▶ Exercise requirements: Below are some records. Write out exactly their lines from the one with "93089 Aufhausen" through the one with "Le 28 octobre", and leave the pictures behind.

▶ Input:
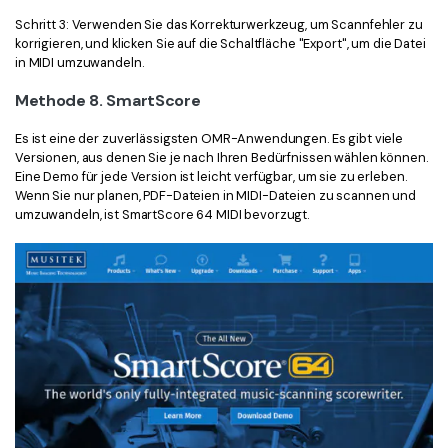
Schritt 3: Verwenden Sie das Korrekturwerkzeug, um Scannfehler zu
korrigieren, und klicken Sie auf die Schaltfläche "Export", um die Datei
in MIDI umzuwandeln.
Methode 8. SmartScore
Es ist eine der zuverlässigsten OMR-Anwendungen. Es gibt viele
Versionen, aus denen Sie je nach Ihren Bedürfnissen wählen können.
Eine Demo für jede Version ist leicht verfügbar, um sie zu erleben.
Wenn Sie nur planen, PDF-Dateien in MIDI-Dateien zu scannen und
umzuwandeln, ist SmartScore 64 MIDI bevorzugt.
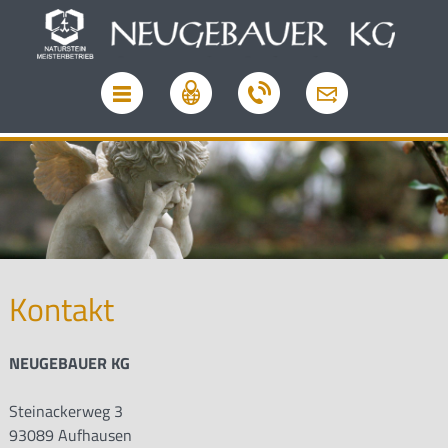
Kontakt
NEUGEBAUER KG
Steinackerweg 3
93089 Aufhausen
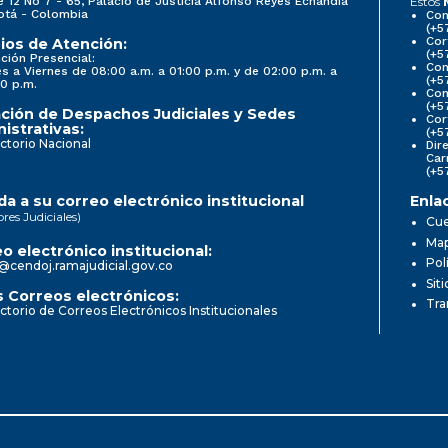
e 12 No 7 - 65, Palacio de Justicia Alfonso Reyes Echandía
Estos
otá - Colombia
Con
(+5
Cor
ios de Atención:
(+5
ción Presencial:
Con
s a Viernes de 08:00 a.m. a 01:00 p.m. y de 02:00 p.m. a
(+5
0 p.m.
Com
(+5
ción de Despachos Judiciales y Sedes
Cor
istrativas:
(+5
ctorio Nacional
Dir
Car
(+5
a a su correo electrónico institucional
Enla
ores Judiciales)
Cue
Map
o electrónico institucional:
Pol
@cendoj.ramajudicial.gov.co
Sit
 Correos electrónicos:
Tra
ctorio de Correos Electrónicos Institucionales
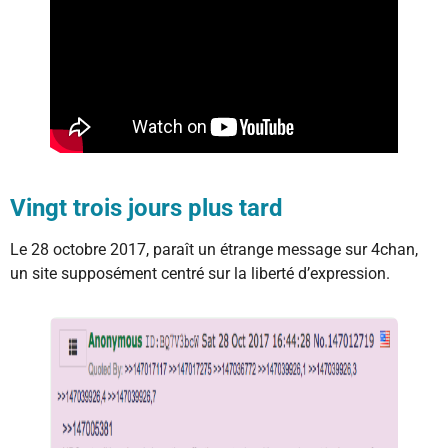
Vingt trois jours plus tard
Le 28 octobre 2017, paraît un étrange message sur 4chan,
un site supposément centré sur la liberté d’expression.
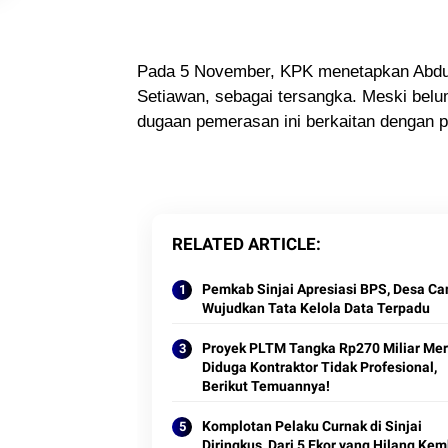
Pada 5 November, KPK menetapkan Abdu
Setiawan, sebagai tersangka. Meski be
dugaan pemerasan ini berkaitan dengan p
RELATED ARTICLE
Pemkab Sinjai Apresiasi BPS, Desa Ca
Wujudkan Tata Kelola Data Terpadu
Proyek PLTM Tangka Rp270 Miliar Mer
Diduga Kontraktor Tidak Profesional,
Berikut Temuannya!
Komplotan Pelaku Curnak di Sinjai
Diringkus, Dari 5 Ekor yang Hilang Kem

▶ Solution for this problem:
93089 Aufhausen
e 12 No 7 - 65, Palacio de Justicia Alfonso Reyes Echandía
Estos
otá - Colombia
Con
(+5
Cor
ios de Atención:
(+5
ción Presencial:
Con
s a Viernes de 08:00 a.m. a 01:00 p.m. y de 02:00 p.m. a
(+5
0 p.m.
Com
(+5
ción de Despachos Judiciales y Sedes
Cor
istrativas:
(+5
ctorio Nacional
Dir
Car
(+5
a a su correo electrónico institucional
Enla
ores Judiciales)
Cue
Map
o electrónico institucional:
Pol
@cendoj.ramajudicial.gov.co
Sit
 Correos electrónicos:
Tra
ctorio de Correos Electrónicos Institucionales
Vingt trois jours plus tard
Le 28 octobre 2017, paraît un étrange message sur 4chan,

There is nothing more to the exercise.